El título VIII de la Ley está dedicado al régimen sancionador en materia farmacéutica, adaptado a las circunstancias actuales del sector y pendiente de revisión desde 1990. Por ello, con base tanto en la normativa comunitaria de reciente aprobación como en la interna de procedimiento administrativo común y en la experiencia acumulada, se considera necesario adaptar el catálogo de infracciones, modificando la calificación de algunas conductas y creando nuevos tipos de conductas sancionadas.

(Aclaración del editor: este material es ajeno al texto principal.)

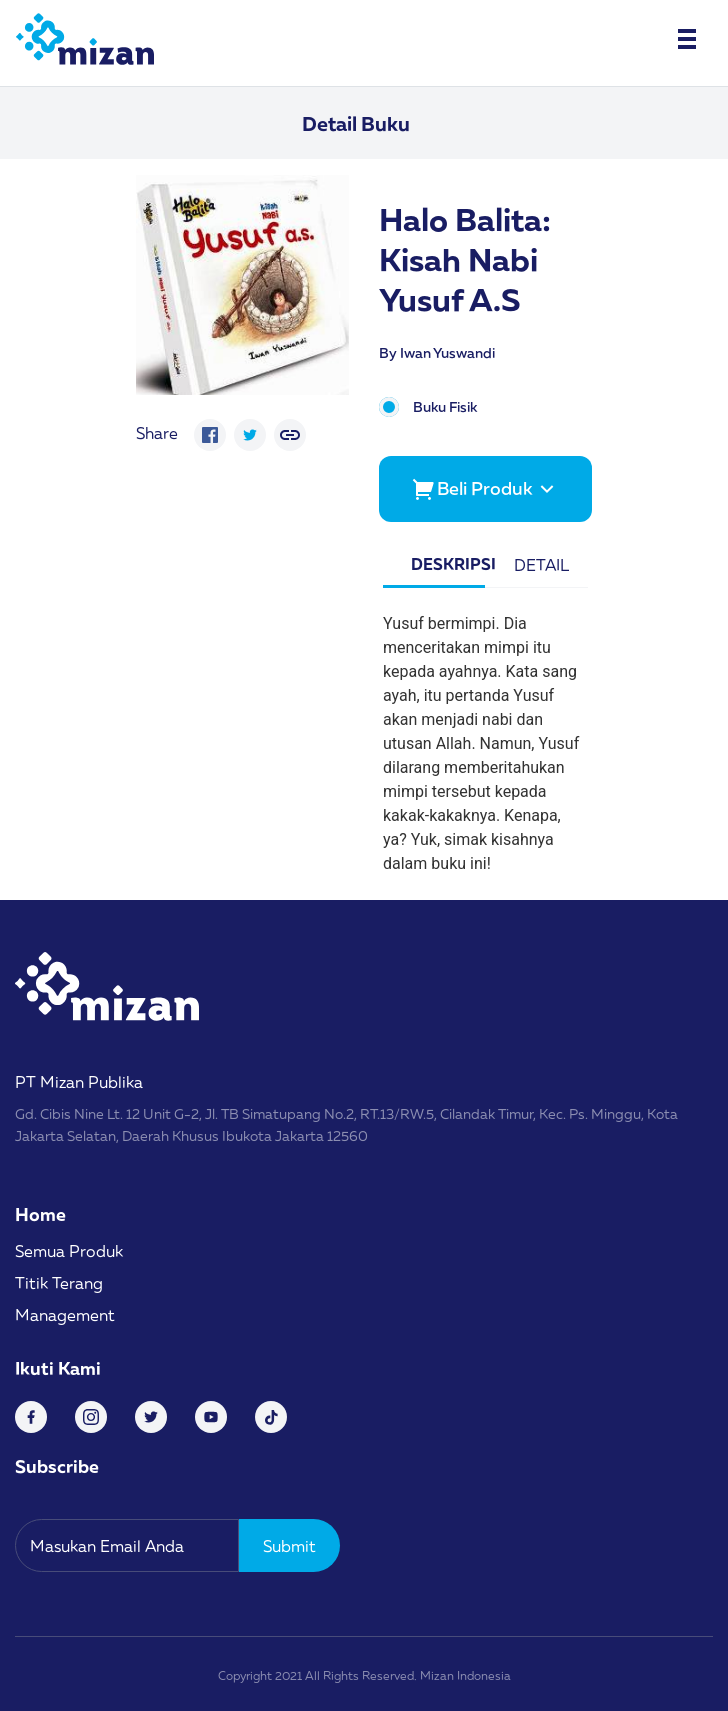  What do you see at coordinates (65, 1315) in the screenshot?
I see `Management` at bounding box center [65, 1315].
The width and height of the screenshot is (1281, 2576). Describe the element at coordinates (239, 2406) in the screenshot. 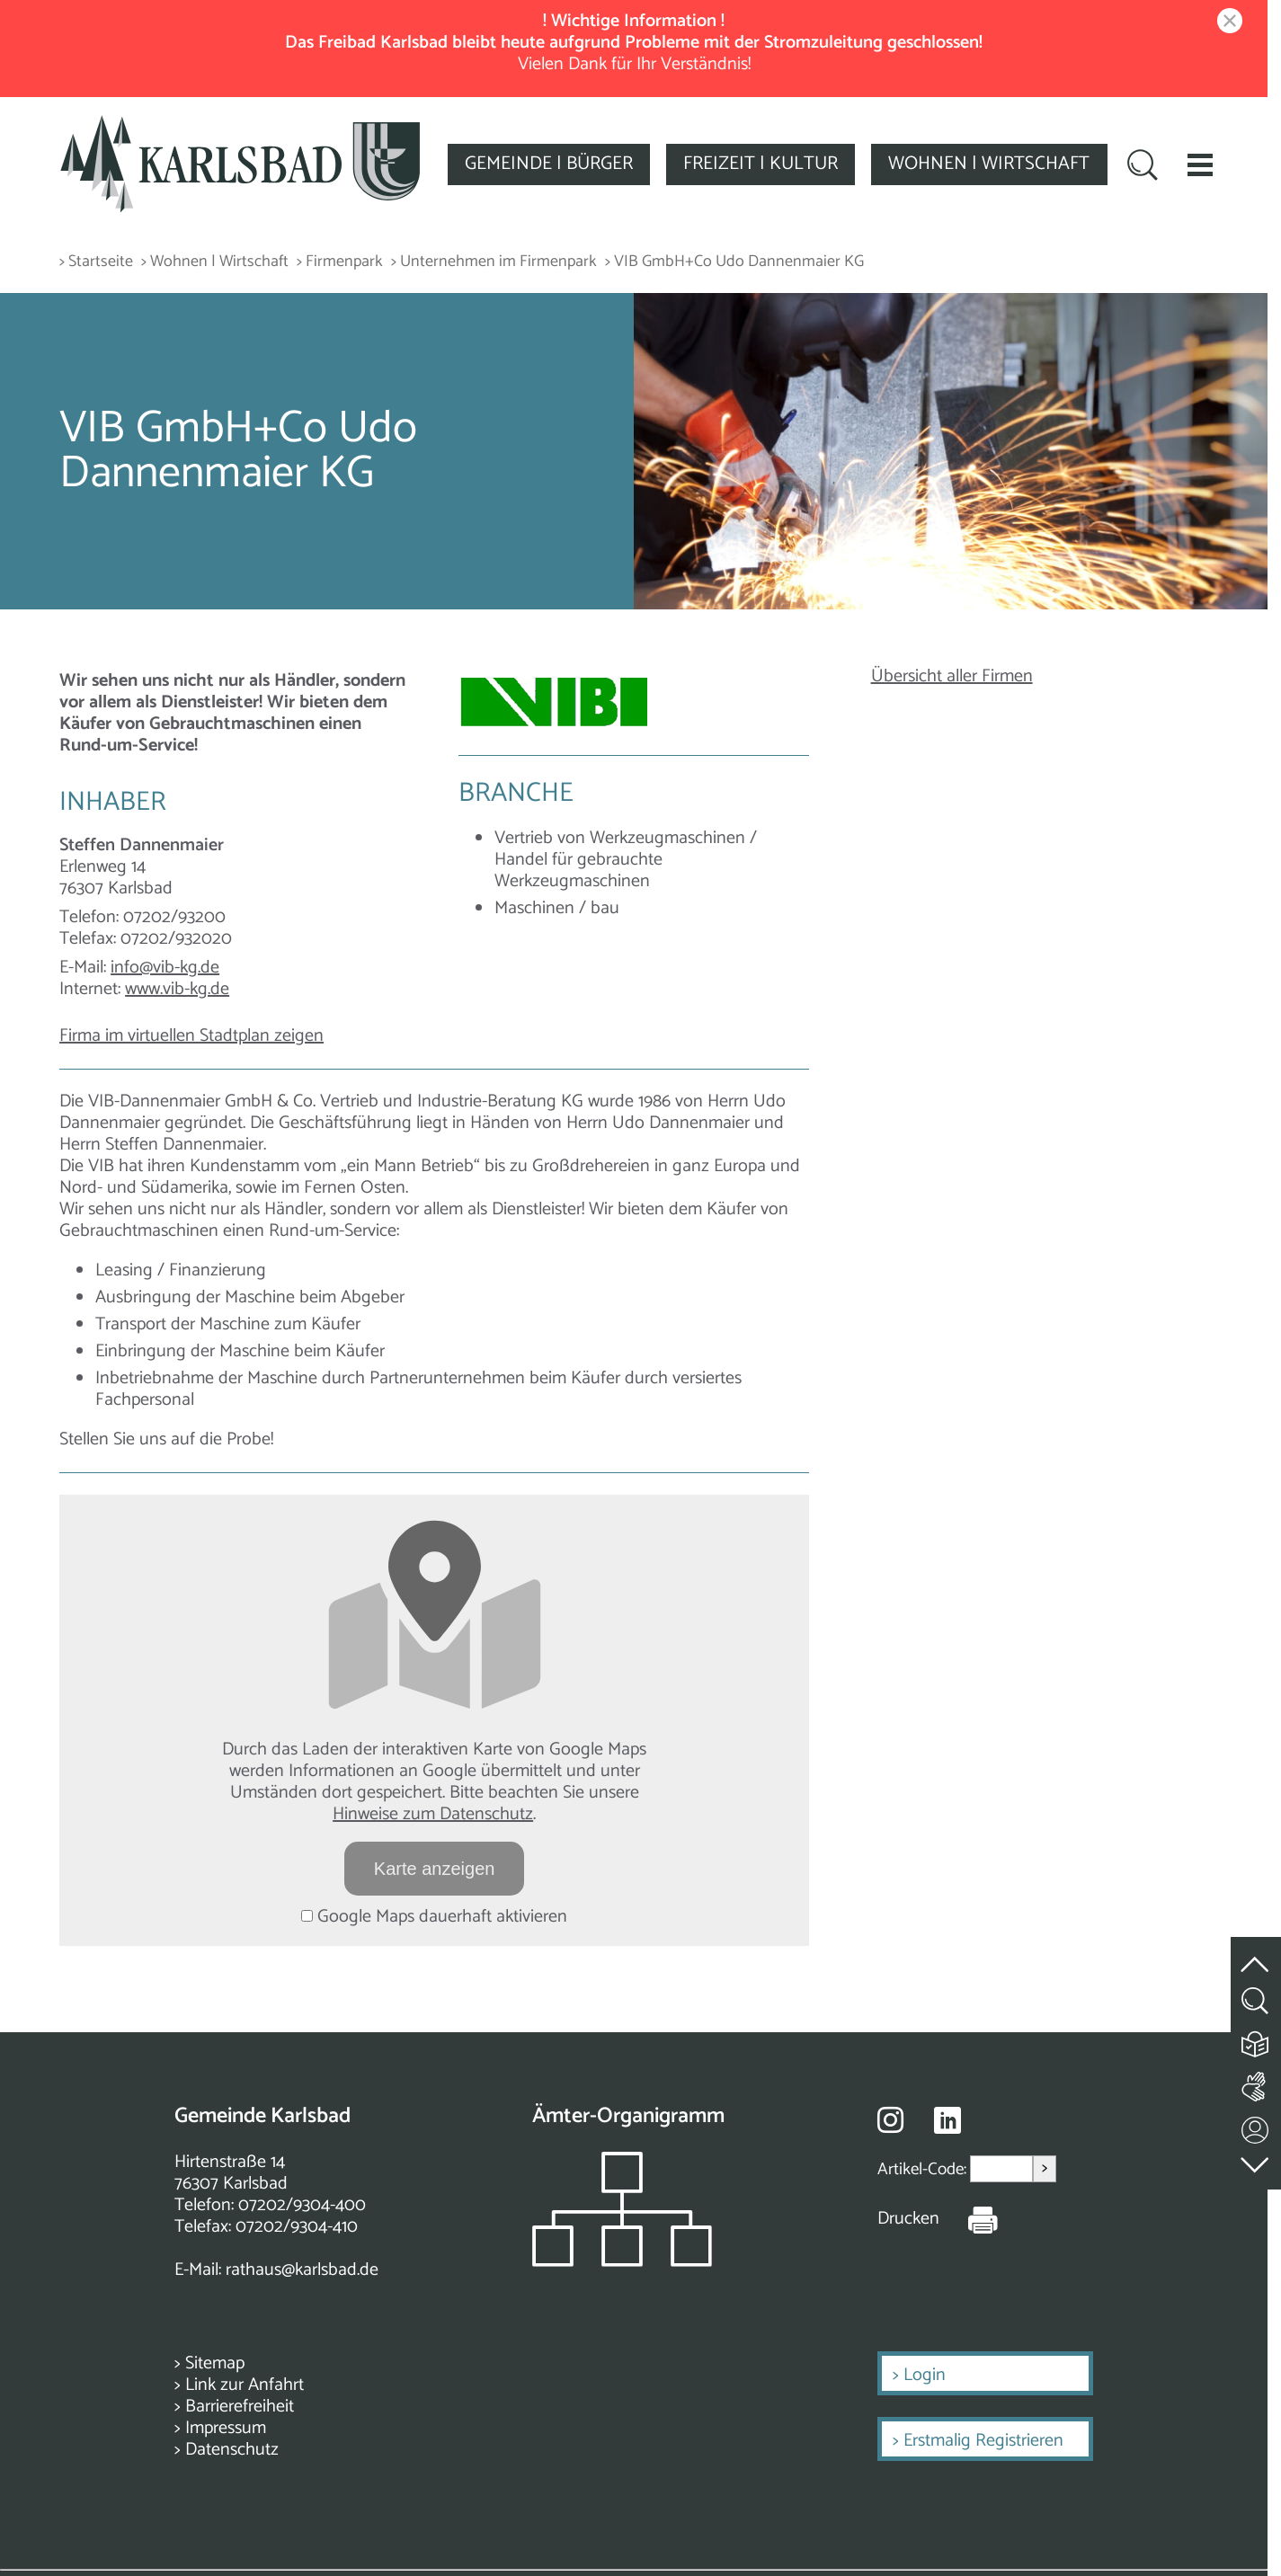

Entre las modificaciones más importantes, se incorporan algunas nuevas como vender medicamentos sujetos a prescripción médica a través de internet, falsificar medicamentos, no comunicar, por parte de los laboratorios farmacéuticos, almacenes mayoristas y oficinas de farmacia, a las Administraciones sanitarias competentes, las unidades de medicamentos vendidas para su dispensación en territorio nacional; incumplir los requisitos que, para la realización de la visita médica, establezca la normativa de las Comunidades Autónomas; incumplir el promotor o investigador de un ensayo clínico, las obligaciones establecidas en la legislación vigente o en las normas de buena práctica clínica, así como la realización de un ensayo clínico sin ajustarse al protocolo aprobado o el incumplimiento por parte del titular de la autorización de comercialización de la presentación de los informes periódicos de seguridad.

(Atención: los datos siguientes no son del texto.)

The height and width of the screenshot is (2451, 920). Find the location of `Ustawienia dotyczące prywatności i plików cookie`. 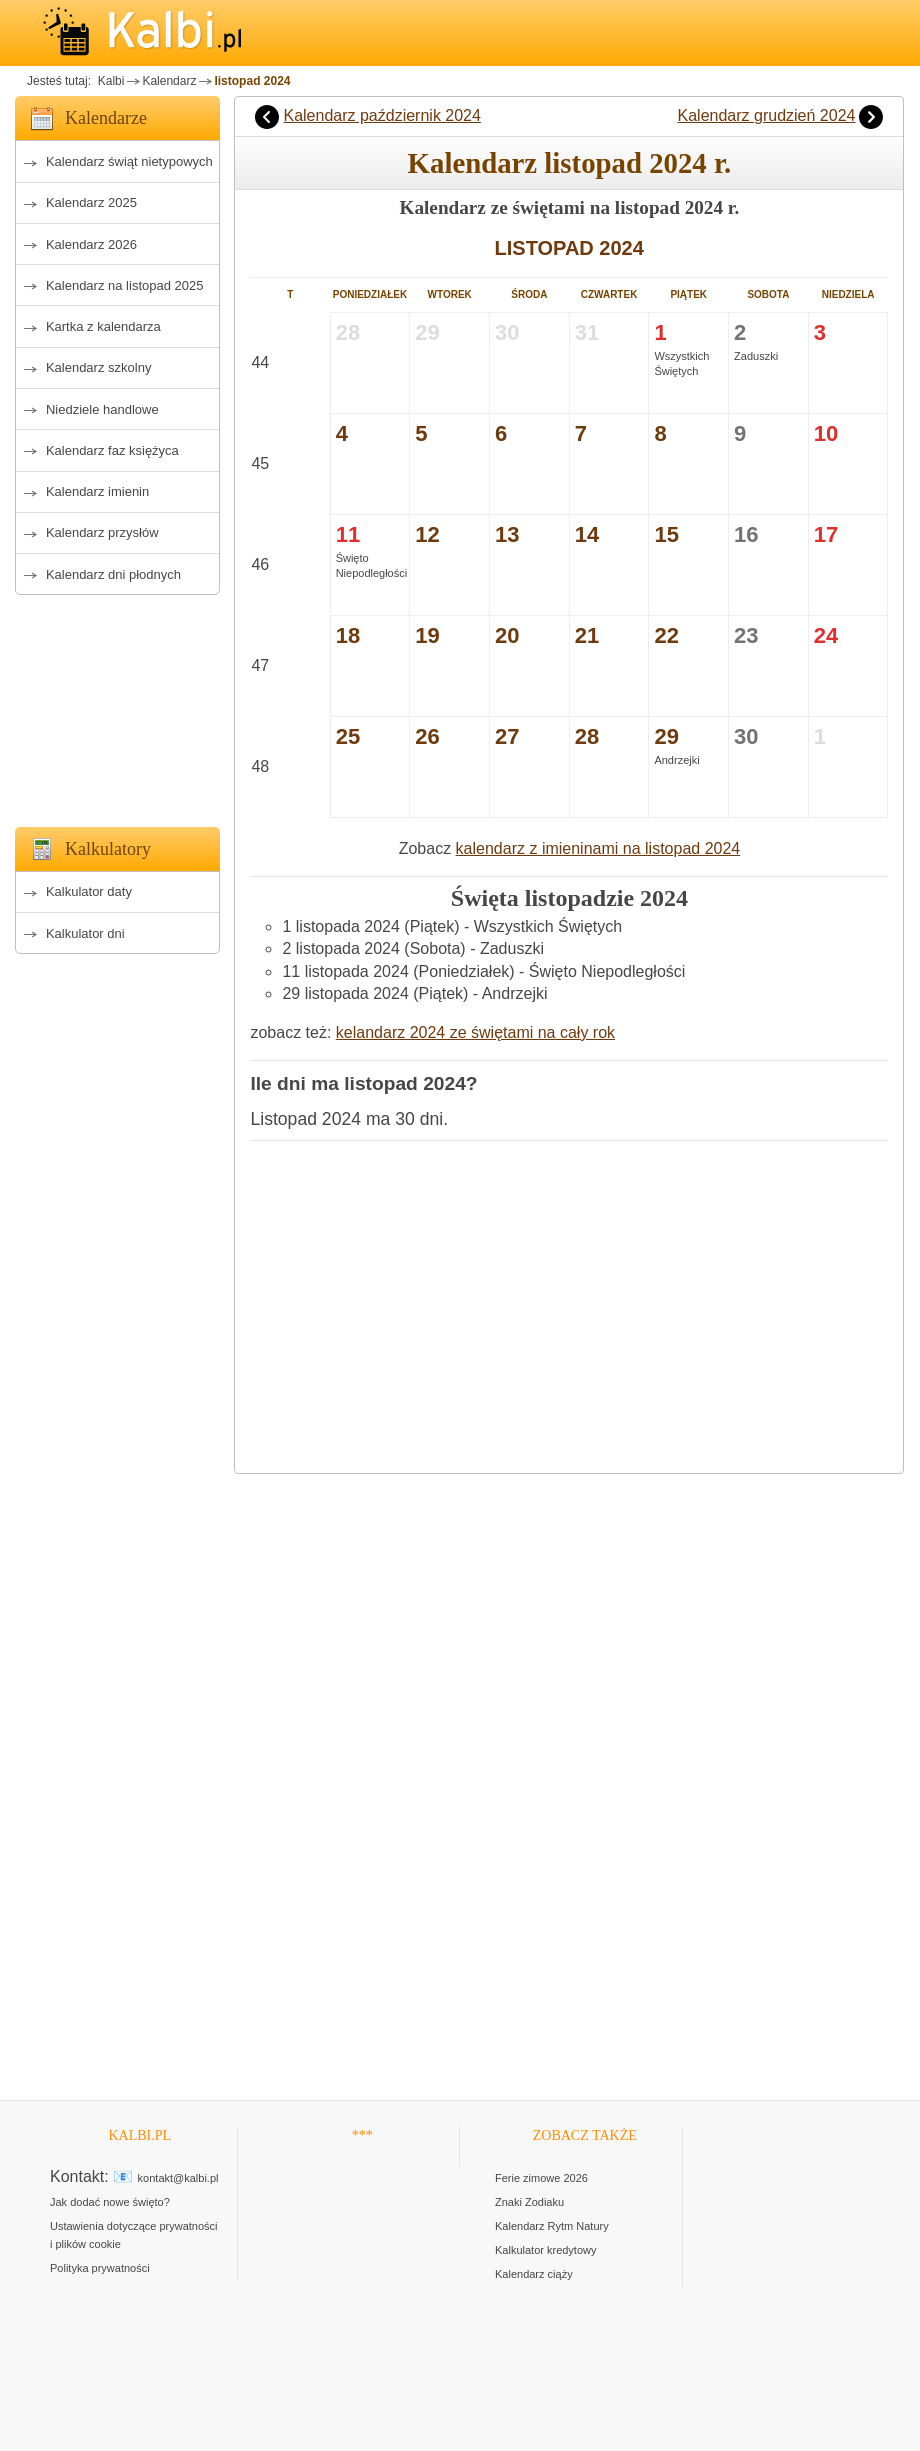 Ustawienia dotyczące prywatności i plików cookie is located at coordinates (134, 2235).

Otras infracciones ven agravada su tipificación, como ocurre con la modificación, por parte del titular de la autorización, de cualquiera de las condiciones por las que se otorgó la misma; el ofrecimiento directo o indirecto y la aceptación de cualquier tipo de incentivo, bonificación, descuento no permitido, prima u obsequio, efectuado por quien tenga intereses directos o indirectos en la producción, fabricación y comercialización de medicamentos, a/de los profesionales sanitarios, con motivo de la prescripción, dispensación y administración de los mismos, o a sus parientes y personas de su convivencia o no disponer las entidades de distribución y dispensación de las existencias de medicamentos adecuadas para la normal prestación de sus actividades o servicios.

XI

El título IX incorpora la acción de cesación, medida procesal importada, por expresa exigencia de la Directiva 98/27/CE, de 19 de mayo de 1998, del derecho comunitario europeo, y concebida para aquellos casos en los que la publicidad de un medicamento de uso humano sea contraria al contenido de la Ley o de sus disposiciones de desarrollo, afectando a intereses colectivos o difusos de los consumidores y usuarios. El objetivo fundamental de la medida es obtener el cese de la actividad contraria a las normas citadas y prohibir su reiteración futura.

XII

El título X recoge la regulación de las tasas correspondientes a los servicios suministrados por la Administración en el ámbito material de la Ley. Este título debe su modificación a la necesidad de adecuarlo a lo previsto por la Ley 4/2004, de 29 de diciembre, de modificación de tasas y de beneficios fiscales de acontecimientos de excepcional interés.

XIII

Por último, el texto regula, en su disposición adicional sexta, las aportaciones al Sistema Nacional de Salud por parte de los laboratorios, calculadas en función de su volumen de ventas. Tales aportaciones se destinan a la investigación en el ámbito de la biomedicina y al desarrollo de políticas de cohesión sanitaria y programas de formación para facultativos médicos y farmacéuticos y de educación sanitaria de la población, para favorecer el uso racional o responsable de medicamentos.